ABSTRACT: This article is an attempt to find the answer to the question: what “hateful categories” were used to describe feminism and in what way are these labels used to describe genderism? The labelling is analyzed here in terms of Wittgenstein’s concept of a language game. Such labels as Bolshevism, Communism, atheism, totalitarianism, Nazism, Marxism, Stalinism have been transferred from the field of feminism to the field of gender. When the field of a game has changed, the way of conceptualization and the functions of language labels have changed as well. After being transferred to the field of gender, they have gained illocutionary force of a threat. They have become an effective tool to create antagonisms. Both in the first and in the second field, these labels have become a tool of symbolic exclusion and stigmatization. In the language label game there is no victory. The players lose the chance to communicate and understand each other. KEYWORDS: language game, labelling, persuasion, manipulation.
|Agata Rytel|| Labelling game part 2. Getting rid of the hateful categories associated with gender
ABSTRACT: This article – when using the Wittgenstein’s concept of a language game – is about the way players, who have been “treated with labels”, try to unstick, get rid of them. Labels stuck to gender can be removed by such methods as: neutralization of hateful connotations related to the labels ideology and Marxism, sticking other labels on the existing ones – either those from the rival’s repertoire (Stalinism, totalitarianism, communism) or those already introduced to the game (liberalism, Middle Ages, Counter-Reformation, anti-Semitism), discarding the “ideological” label, making a mockery or a parody of the labels Polpotism, Lysenkoism, fascism, Nazism, Bolshevism. In the language game, in which labels become a tool of fight, both sides lose the chance to communicate and understand each other once again. KEYWORDS: language game, labelling.

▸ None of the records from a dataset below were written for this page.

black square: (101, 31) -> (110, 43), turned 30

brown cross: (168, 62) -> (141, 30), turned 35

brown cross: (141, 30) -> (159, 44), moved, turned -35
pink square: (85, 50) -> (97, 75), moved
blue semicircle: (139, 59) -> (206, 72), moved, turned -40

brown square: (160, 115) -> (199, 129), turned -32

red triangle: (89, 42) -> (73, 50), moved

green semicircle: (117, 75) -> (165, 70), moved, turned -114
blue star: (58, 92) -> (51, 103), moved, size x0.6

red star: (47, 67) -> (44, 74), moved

|Anna Wotlińska|| A patronising man – an introduction to the issue of mansplaining
ABSTRACT: The subject of the analysis in this paper is mansplaining – a situation when a man dominates over a women, most often in a public conversation. This communication strategy, present in various cultures, imposes subordination on the female interlocutor, very often reducing her role to a mere recipient of a message. On the other hand, a man grants himself the role of an expert, regardless of his knowledge on the discussed topic. The communicative strategy that explains, patronises and instructs a woman on what to do and what not to do stems from this behaviour. The competences of the female interlocutor are irrelevant and are very often depreciated in the course of discussion. This article aims at presenting the main aspects of this issue basing on the texts by female authors from various cultures, which proves the prevalence of this issue. KEYWORDS: mansplaining, communication strategy, sociolinguistics.

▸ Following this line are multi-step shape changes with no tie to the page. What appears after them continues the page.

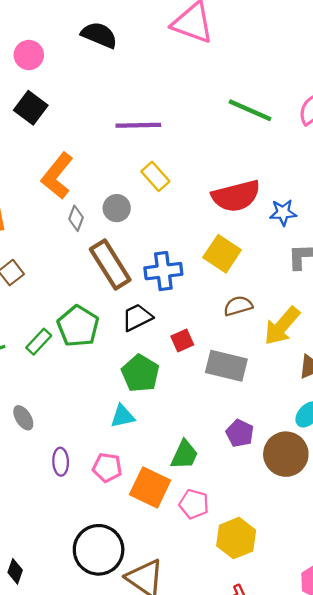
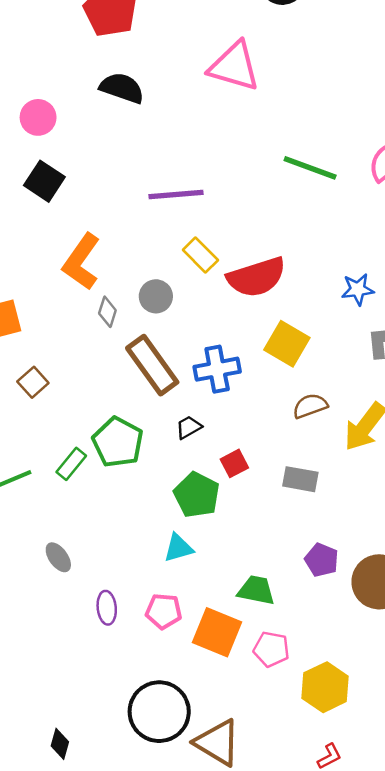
red semicircle: (236, 196) -> (257, 277), moved
black trapezoid: (137, 317) -> (189, 427), size x0.7
red square: (182, 340) -> (234, 463), moved
gray rectangle: (226, 366) -> (300, 479), size x0.7
green trapezoid: (184, 455) -> (256, 590), turned -100

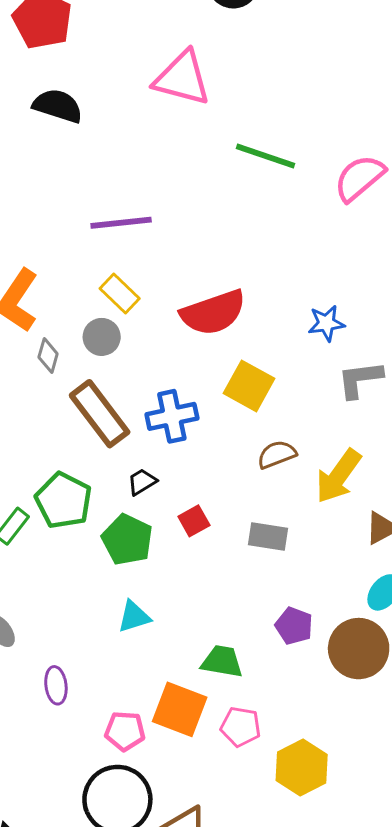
green line: (310, 168) -> (266, 156), moved
yellow rectangle: (200, 255) -> (120, 293), moved
green pentagon: (197, 495) -> (127, 540), moved
pink pentagon: (164, 611) -> (125, 731), moved

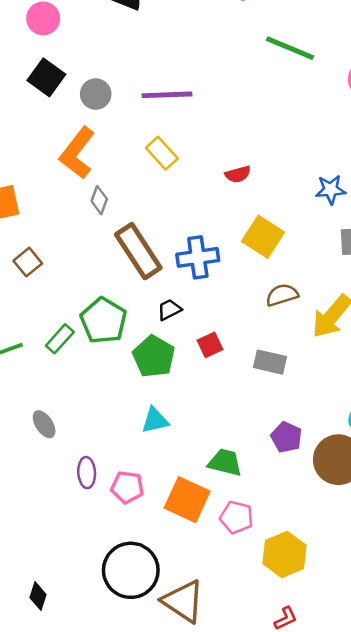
red semicircle: (213, 313) -> (238, 174), size x0.5
gray circle: (102, 337) -> (96, 94), moved
pink pentagon: (125, 731) -> (127, 487), moved

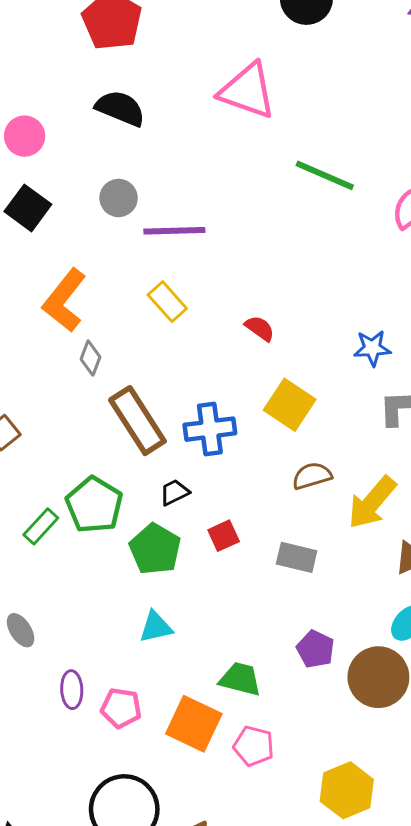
gray circle: (96, 94) -> (119, 198), moved
red semicircle: (238, 174) -> (260, 328), turned -130
yellow hexagon: (284, 554) -> (347, 790), moved

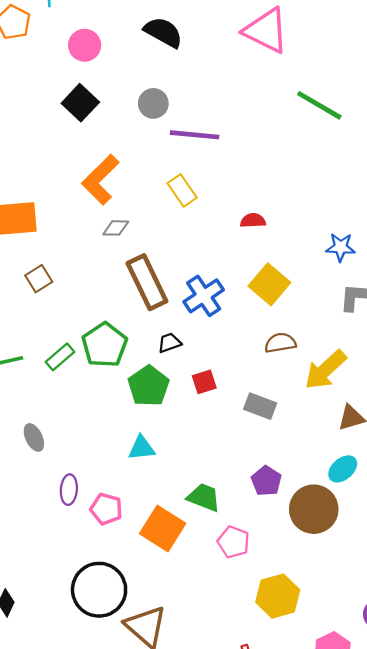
red semicircle: (260, 328) -> (253, 221), turned -45
gray diamond: (91, 358) -> (116, 228), turned 64
blue cross: (210, 429) -> (204, 296), turned -33
pink pentagon: (254, 746) -> (233, 542), moved

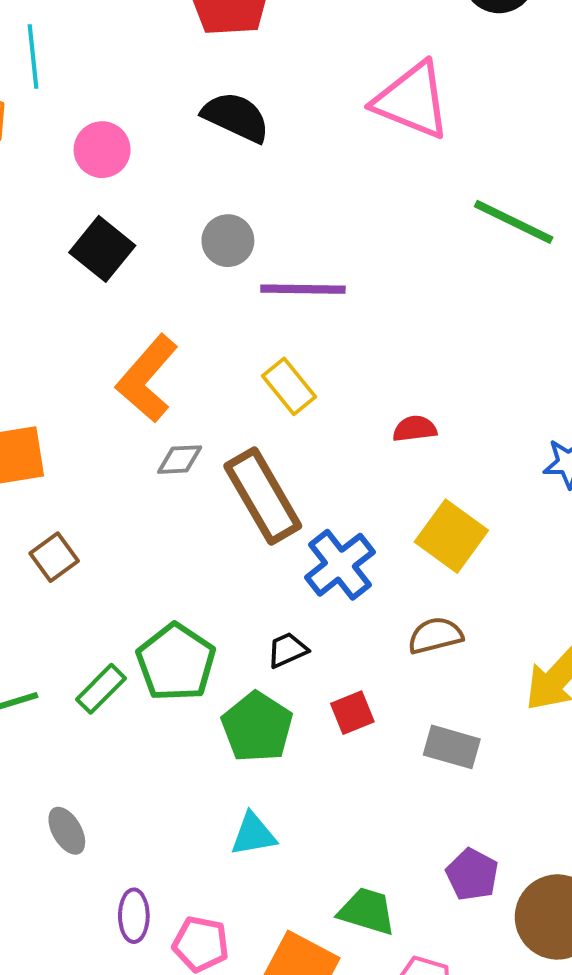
brown rectangle: (147, 282) -> (263, 496), moved
brown semicircle: (280, 343) -> (435, 635), moved

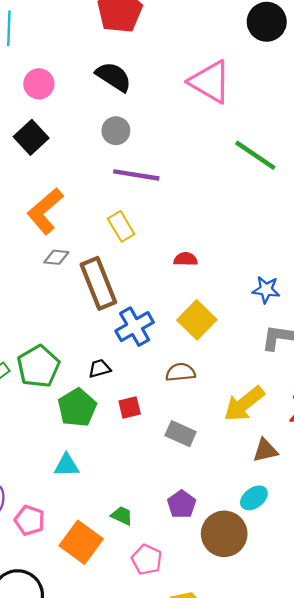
gray circle: (228, 241) -> (116, 131), moved
green trapezoid: (367, 911) -> (122, 516), size x0.7

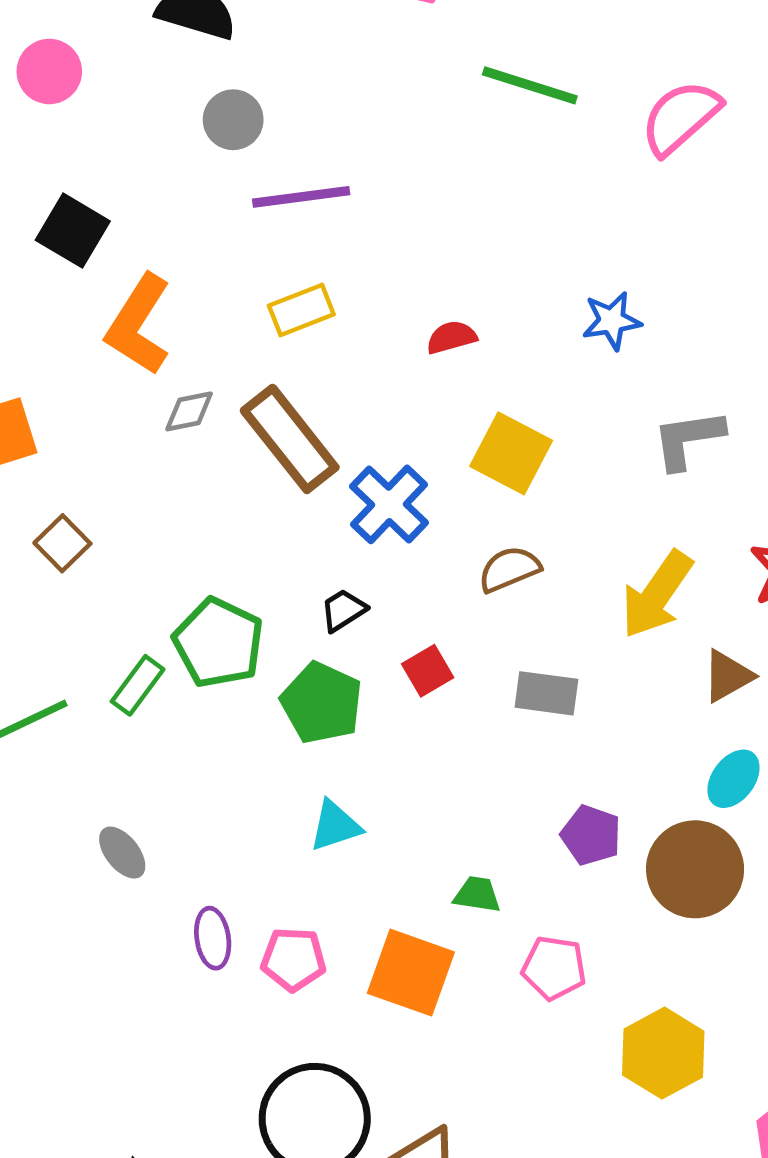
black square: (31, 137) -> (73, 231), moved
yellow rectangle: (121, 226) -> (301, 310), turned -64
blue star: (266, 290) -> (612, 321), moved

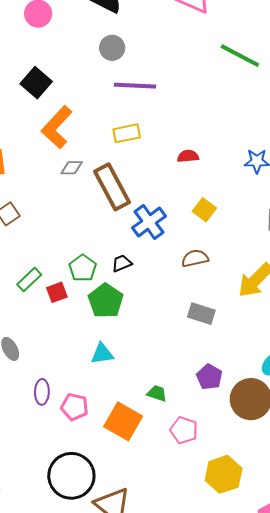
yellow square: (511, 453) -> (204, 210), size x0.7
green pentagon: (218, 643) -> (83, 268), moved, size x0.7
red square: (428, 671) -> (57, 292), moved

|Grażyna Sawicka|| An advertising game with word ethics
ABSTRACT: The aim of this article is to present the game with word ethics that is played between the senders, who are the creators of adverts, and receivers, who are the consumers, as well as to show that sending and receiving an advert is indeed a type of interaction that is distinguished by certain specific features: a play on emotions, truth and lie, stereotypes, values. The sender maintains the illusion that advertising is communication and does not address the receiver as a group. The receivers (consumers) interact with the sender through their actions (showing interest, making decisions, and, finally, buying the product). KEYWORDS: word ethics, advertising, sender, receiver, consumer, stereotypes, values, language.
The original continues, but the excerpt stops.